Now we have reached the end of this chapter, you should be able:

-To explain the place of health observation and assessment in the nursing care cycle.

-To list and describe the three key steps involved in health observation and assessment.

-To explain the difference between signs (objective) and symptoms (subjective).

-To describe the application of clinical judgement to understand assessment data.

-To discuss cultural considerations related to health observation and assessment.

-To describe the processes involved in conducting a systematic head-to-toe assessment of a patient, including completing a primary survey and a secondary survey.

-To be able to accurately document health observation and assessment findings. 


Reference list

Beach, J. & Oates, J. (2014). Maintaining best practice in record-keeping and documentation. Nursing Standard, 28(1), 45-50.

Cox, C. (2009). Physical Assessment for Nurses (2nd edn.). West Sussex, UK: Blackwell Publishing, Ltd.

Information Governance Alliance. (2016). Records Management Code of Practice for Health and Social Care. Retrieved from: http://systems.digital.nhs.uk/infogov/iga/rmcop16718.pdf

Jensen, S. (2014). Nursing Health Assessment: A Best Practice Approach. London, UK: Wolters Kluwer Publishing.

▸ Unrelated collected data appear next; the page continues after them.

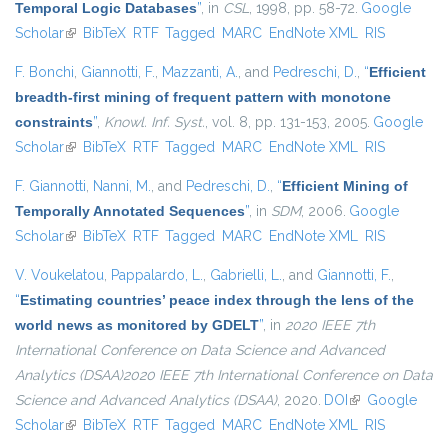
Temporal Logic Databases
”
, in
CSL
, 1998, pp. 58-72.
Google
Scholar
(link is external)
BibTeX
RTF
Tagged
MARC
EndNote XML
RIS
F. Bonchi
,
Giannotti, F.
,
Mazzanti, A.
, and
Pedreschi, D.
,
“
Efficient
breadth-first mining of frequent pattern with monotone
constraints
”
,
Knowl. Inf. Syst.
, vol. 8, pp. 131-153, 2005.
Google
Scholar
(link is external)
BibTeX
RTF
Tagged
MARC
EndNote XML
RIS
F. Giannotti
,
Nanni, M.
, and
Pedreschi, D.
,
“
Efficient Mining of
Temporally Annotated Sequences
”
, in
SDM
, 2006.
Google
Scholar
(link is external)
BibTeX
RTF
Tagged
MARC
EndNote XML
RIS
V. Voukelatou
,
Pappalardo, L.
,
Gabrielli, L.
, and
Giannotti, F.
,
“
Estimating countries’ peace index through the lens of the
world news as monitored by GDELT
”
, in
2020 IEEE 7th
International Conference on Data Science and Advanced
Analytics (DSAA)2020 IEEE 7th International Conference on Data
Science and Advanced Analytics (DSAA)
, 2020.
DOI
(link is external)
Google
Scholar
(link is external)
BibTeX
RTF
Tagged
MARC
EndNote XML
RIS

National Health Service. (2010). CG2 - Record Keeping Guidelines. Retrieved from: http://www.nhsprofessionals.nhs.uk/download/comms/cg2%20-%20record%20keeping%20clinical%20guidelines.pdf

Royal College of Nursing. (2004). Nursing Assessment of Older People. Retrieved from: https://www2.rcn.org.uk/__data/assets/pdf_file/0010/78616/002310.pdf

Wilson, S.F. & Giddens, J.F. (2005). Health Assessment for Nursing Practice (4th edn.). St Louis, MI: Mosby Elsevier.